> _WORK TO BE COMPLETED_
For the records below, give the number of lines containing the word "something" and no other text.
== Segment start ==
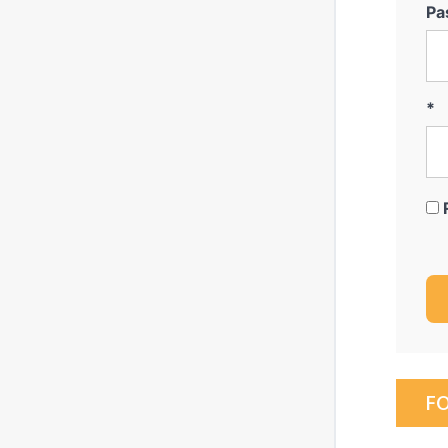
Pa
*
F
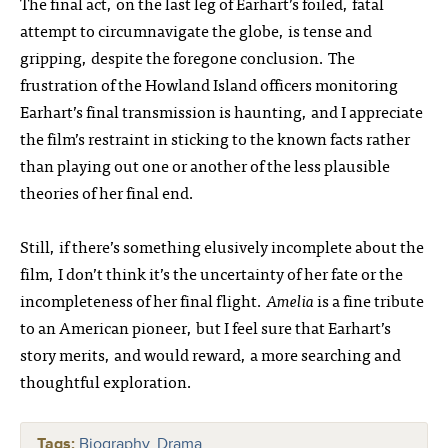
The final act, on the last leg of Earhart’s foiled, fatal
attempt to circumnavigate the globe, is tense and
gripping, despite the foregone conclusion. The
frustration of the Howland Island officers monitoring
Earhart’s final transmission is haunting, and I appreciate
the film’s restraint in sticking to the known facts rather
than playing out one or another of the less plausible
theories of her final end.
Still, if there’s something elusively incomplete about the
film, I don’t think it’s the uncertainty of her fate or the
incompleteness of her final flight.
Amelia
is a fine tribute
to an American pioneer, but I feel sure that Earhart’s
story merits, and would reward, a more searching and
thoughtful exploration.
Tags:
Biography
,
Drama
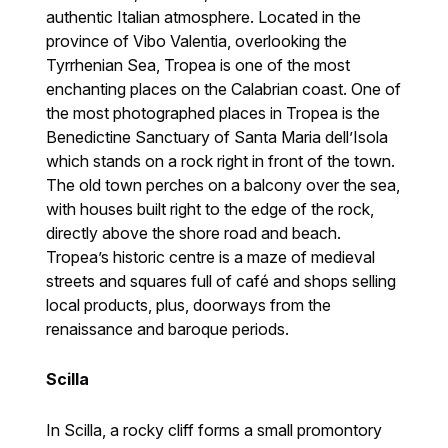
authentic Italian atmosphere. Located in the
province of Vibo Valentia, overlooking the
Tyrrhenian Sea, Tropea is one of the most
enchanting places on the Calabrian coast. One of
the most photographed places in Tropea is the
Benedictine Sanctuary of Santa Maria dell’Isola
which stands on a rock right in front of the town.
The old town perches on a balcony over the sea,
with houses built right to the edge of the rock,
directly above the shore road and beach.
Tropea’s historic centre is a maze of medieval
streets and squares full of café and shops selling
local products, plus, doorways from the
renaissance and baroque periods.
Scilla
In Scilla, a rocky cliff forms a small promontory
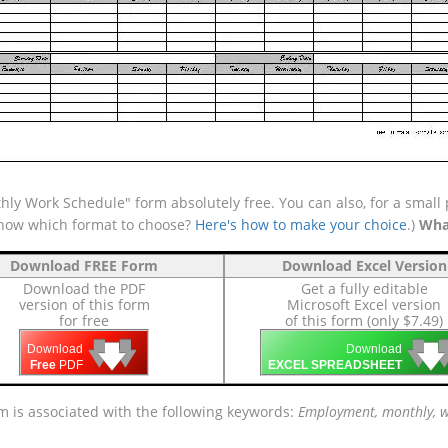
ly Work Schedule" form absolutely free. You can also, for a small 
 know which format to choose?
Here's how to make your choice
.)
Wha
Download FREE Form
Download Excel Version
Download the PDF
Get a fully editable
version of this form
Microsoft Excel version
for free
of this form (only $7.49)
🡇
🡇
🡇

🡇
🡇
Download
Download
Free
PDF
EXCEL SPREADSHEET
m is associated with the following keywords:
Employment, monthly, wo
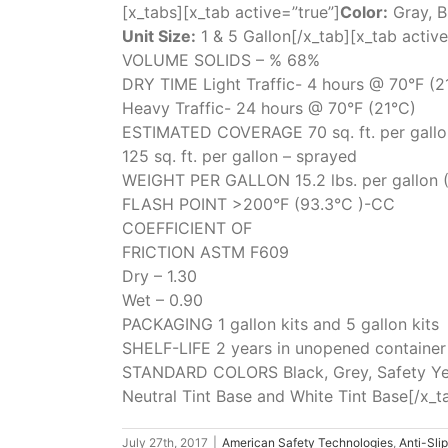
[x_tabs][x_tab active=”true”]
Color:
Gray, B
Unit Size:
1 & 5 Gallon[/x_tab][x_tab active
VOLUME SOLIDS – % 68%
DRY TIME Light Traffic- 4 hours @ 70°F (2
Heavy Traffic- 24 hours @ 70°F (21°C)
ESTIMATED COVERAGE 70 sq. ft. per gallon 
125 sq. ft. per gallon – sprayed
WEIGHT PER GALLON 15.2 lbs. per gallon (1
FLASH POINT >200°F (93.3°C )-CC
COEFFICIENT OF
FRICTION ASTM F609
Dry – 1.30
Wet – 0.90
PACKAGING 1 gallon kits and 5 gallon kits
SHELF-LIFE 2 years in unopened container
STANDARD COLORS Black, Grey, Safety Ye
Neutral Tint Base and White Tint Base[/x_t
July 27th, 2017
|
American Safety Technologies
,
Anti-Sli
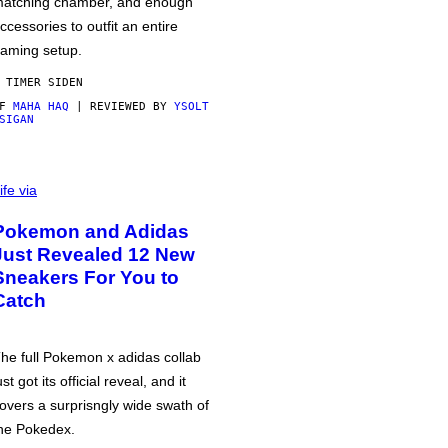
atching chamber, and enough
ccessories to outfit an entire
aming setup.
 TIMER SIDEN
AF
MAHA HAQ
| REVIEWED BY
YSOLT
SIGAN
ife via
Pokemon and Adidas
Just Revealed 12 New
Sneakers For You to
Catch
he full Pokemon x adidas collab
ust got its official reveal, and it
overs a surprisngly wide swath of
he Pokedex.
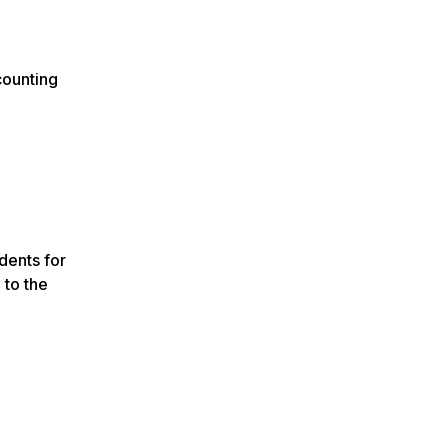
counting
dents for
 to the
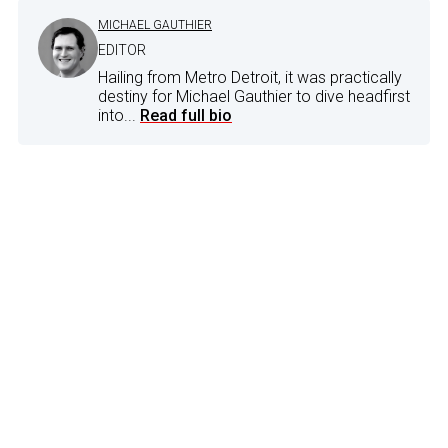
MICHAEL GAUTHIER
EDITOR
Hailing from Metro Detroit, it was practically
destiny for Michael Gauthier to dive headfirst
into...
Read full bio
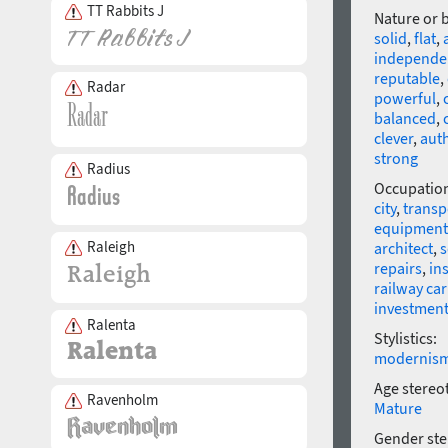
TT Rabbits J
Nature or 
solid
,
flat
,
independe
reputable
,
Radar
powerful
,
balanced
,
clever
,
auth
strong
Radius
Occupatio
city
,
transp
equipment
Raleigh
architect
,
s
repairs
,
ins
railway car
investmen
Ralenta
Stylistics:
modernis
Age stereo
Ravenholm
Mature
Gender ste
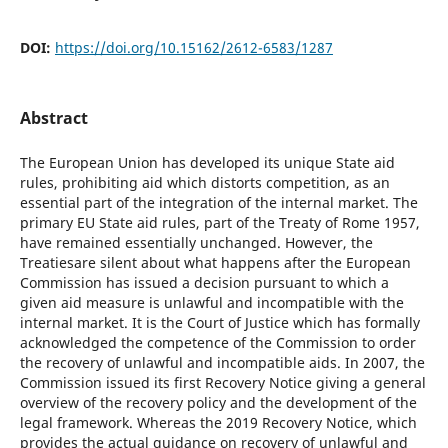
DOI:
https://doi.org/10.15162/2612-6583/1287
Abstract
The European Union has developed its unique State aid
rules, prohibiting aid which distorts competition, as an
essential part of the integration of the internal market. The
primary EU State aid rules, part of the Treaty of Rome 1957,
have remained essentially unchanged. However, the
Treatiesare silent about what happens after the European
Commission has issued a decision pursuant to which a
given aid measure is unlawful and incompatible with the
internal market. It is the Court of Justice which has formally
acknowledged the competence of the Commission to order
the recovery of unlawful and incompatible aids. In 2007, the
Commission issued its first Recovery Notice giving a general
overview of the recovery policy and the development of the
legal framework. Whereas the 2019 Recovery Notice, which
provides the actual guidance on recovery of unlawful and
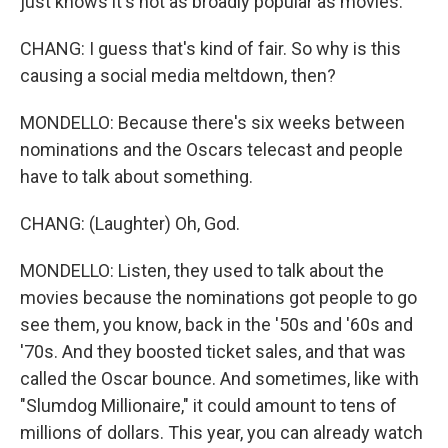
just knows it's not as broadly popular as movies.
CHANG: I guess that's kind of fair. So why is this
causing a social media meltdown, then?
MONDELLO: Because there's six weeks between
nominations and the Oscars telecast and people
have to talk about something.
CHANG: (Laughter) Oh, God.
MONDELLO: Listen, they used to talk about the
movies because the nominations got people to go
see them, you know, back in the '50s and '60s and
'70s. And they boosted ticket sales, and that was
called the Oscar bounce. And sometimes, like with
"Slumdog Millionaire," it could amount to tens of
millions of dollars. This year, you can already watch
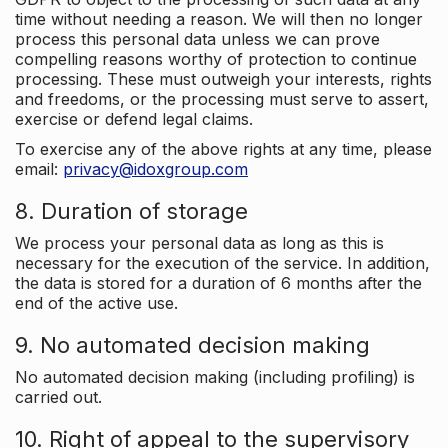
time without needing a reason. We will then no longer
process this personal data unless we can prove
compelling reasons worthy of protection to continue
processing. These must outweigh your interests, rights
and freedoms, or the processing must serve to assert,
exercise or defend legal claims.
To exercise any of the above rights at any time, please
email:
privacy@idoxgroup.com
8. Duration of storage
We process your personal data as long as this is
necessary for the execution of the service. In addition,
the data is stored for a duration of 6 months after the
end of the active use.
9. No automated decision making
No automated decision making (including profiling) is
carried out.
10. Right of appeal to the supervisory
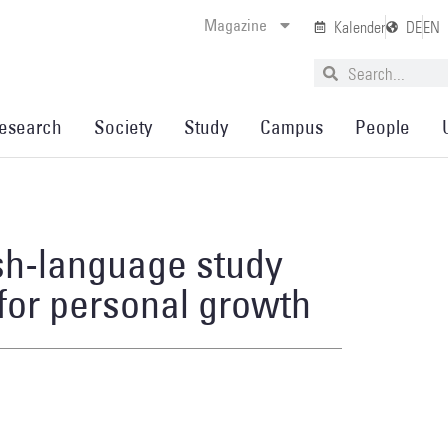
Magazine
Kalender
DE
EN
esearch
Society
Study
Campus
People
ish-language study
 for personal growth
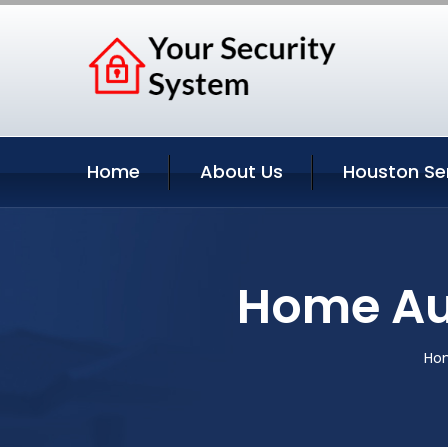
Home
About Us
Houston Se
Home Au
Ho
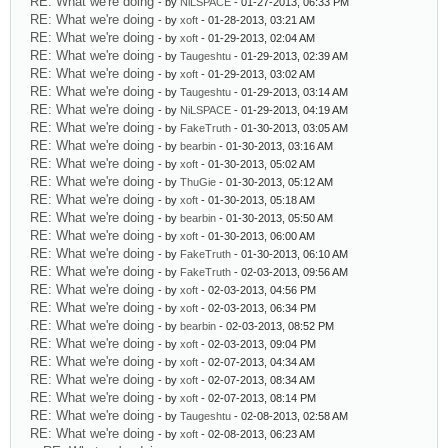
RE: What we're doing
- by
NiLSPACE
- 01-27-2013, 06:33 PM
RE: What we're doing
- by
xoft
- 01-28-2013, 03:21 AM
RE: What we're doing
- by
xoft
- 01-29-2013, 02:04 AM
RE: What we're doing
- by
Taugeshtu
- 01-29-2013, 02:39 AM
RE: What we're doing
- by
xoft
- 01-29-2013, 03:02 AM
RE: What we're doing
- by
Taugeshtu
- 01-29-2013, 03:14 AM
RE: What we're doing
- by
NiLSPACE
- 01-29-2013, 04:19 AM
RE: What we're doing
- by
FakeTruth
- 01-30-2013, 03:05 AM
RE: What we're doing
- by
bearbin
- 01-30-2013, 03:16 AM
RE: What we're doing
- by
xoft
- 01-30-2013, 05:02 AM
RE: What we're doing
- by
ThuGie
- 01-30-2013, 05:12 AM
RE: What we're doing
- by
xoft
- 01-30-2013, 05:18 AM
RE: What we're doing
- by
bearbin
- 01-30-2013, 05:50 AM
RE: What we're doing
- by
xoft
- 01-30-2013, 06:00 AM
RE: What we're doing
- by
FakeTruth
- 01-30-2013, 06:10 AM
RE: What we're doing
- by
FakeTruth
- 02-03-2013, 09:56 AM
RE: What we're doing
- by
xoft
- 02-03-2013, 04:56 PM
RE: What we're doing
- by
xoft
- 02-03-2013, 06:34 PM
RE: What we're doing
- by
bearbin
- 02-03-2013, 08:52 PM
RE: What we're doing
- by
xoft
- 02-03-2013, 09:04 PM
RE: What we're doing
- by
xoft
- 02-07-2013, 04:34 AM
RE: What we're doing
- by
xoft
- 02-07-2013, 08:34 AM
RE: What we're doing
- by
xoft
- 02-07-2013, 08:14 PM
RE: What we're doing
- by
Taugeshtu
- 02-08-2013, 02:58 AM
RE: What we're doing
- by
xoft
- 02-08-2013, 06:23 AM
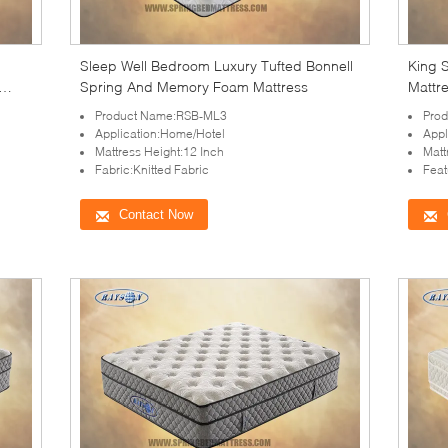
Sleep Well Bedroom Luxury Tufted Bonnell
King S
Spring And Memory Foam Mattress
Mattr
Product Name:RSB-ML3
Pro
Application:Home/Hotel
Appl
Mattress Height:12 Inch
Matt
Fabric:Knitted Fabric
Feat
Contact Now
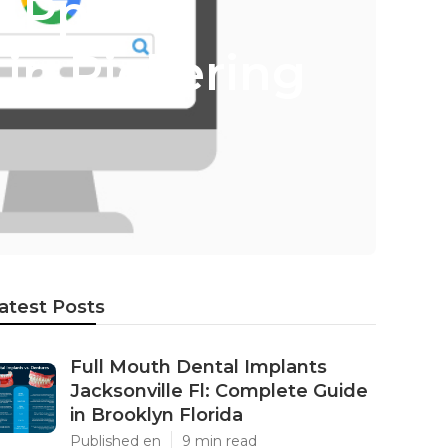
 Ppc -
in Pickering
atest Posts
Full Mouth Dental Implants
Jacksonville Fl: Complete Guide
in Brooklyn Florida
Published en
9 min read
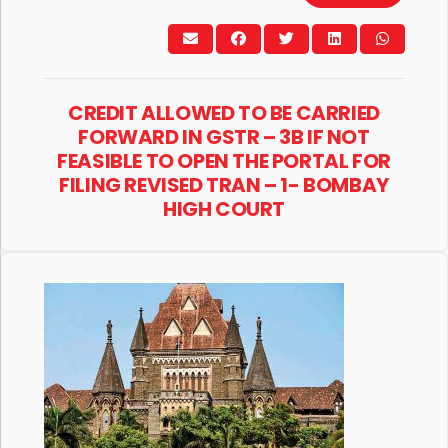
CREDIT ALLOWED TO BE CARRIED
FORWARD IN GSTR – 3B IF NOT
FEASIBLE TO OPEN THE PORTAL FOR
FILING REVISED TRAN – 1- BOMBAY
HIGH COURT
== Segment end ==
> _WRITTEN RESPONSE_
2